* [Required action] An exact copy of every entry is required, minus the pictures.

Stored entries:
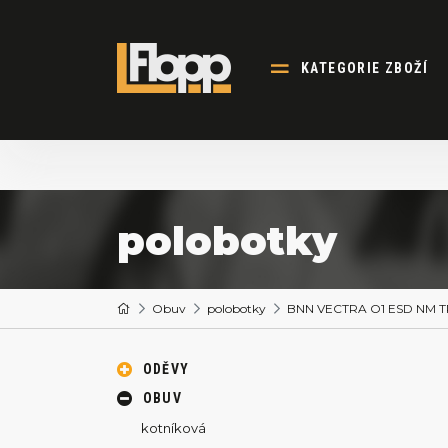
KATEGORIE ZBOŽÍ
polobotky
Obuv
polobotky
BNN VECTRA O1 ESD NM TR
ODĚVY
OBUV
kotníková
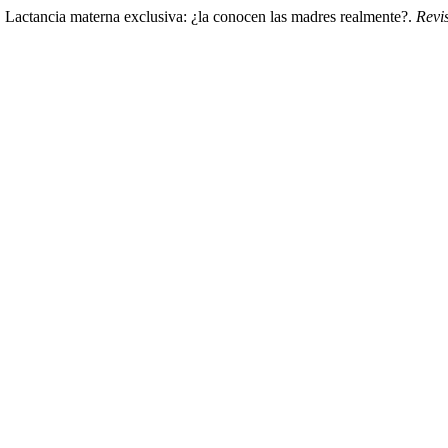
. Lactancia materna exclusiva: ¿la conocen las madres realmente?.
Revi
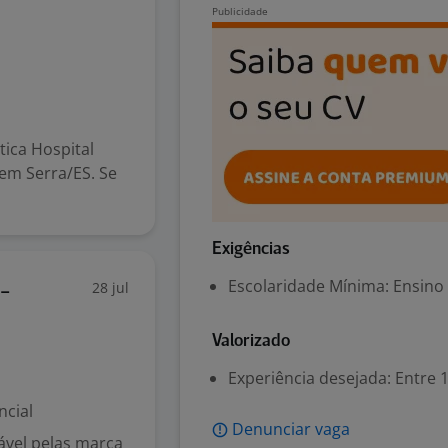
ica Hospital
 em Serra/ES. Se
Exigências
Escolaridade Mínima: Ensino
28 jul
-
Valorizado
Experiência desejada: Entre 1
ncial
Denunciar vaga
ável pelas marca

* [Task output]
KATEGORIE ZBOŽÍ
polobotky
Obuv
polobotky
BNN VECTRA O1 ESD NM TR
ODĚVY
OBUV
kotníková
. Lactancia materna exclusiva: ¿la conocen las madres realmente?.
Revi
ica Hospital
 em Serra/ES. Se
Exigências
Escolaridade Mínima: Ensino
28 jul
-
Valorizado
Experiência desejada: Entre 1
ncial
Denunciar vaga
ável pelas marca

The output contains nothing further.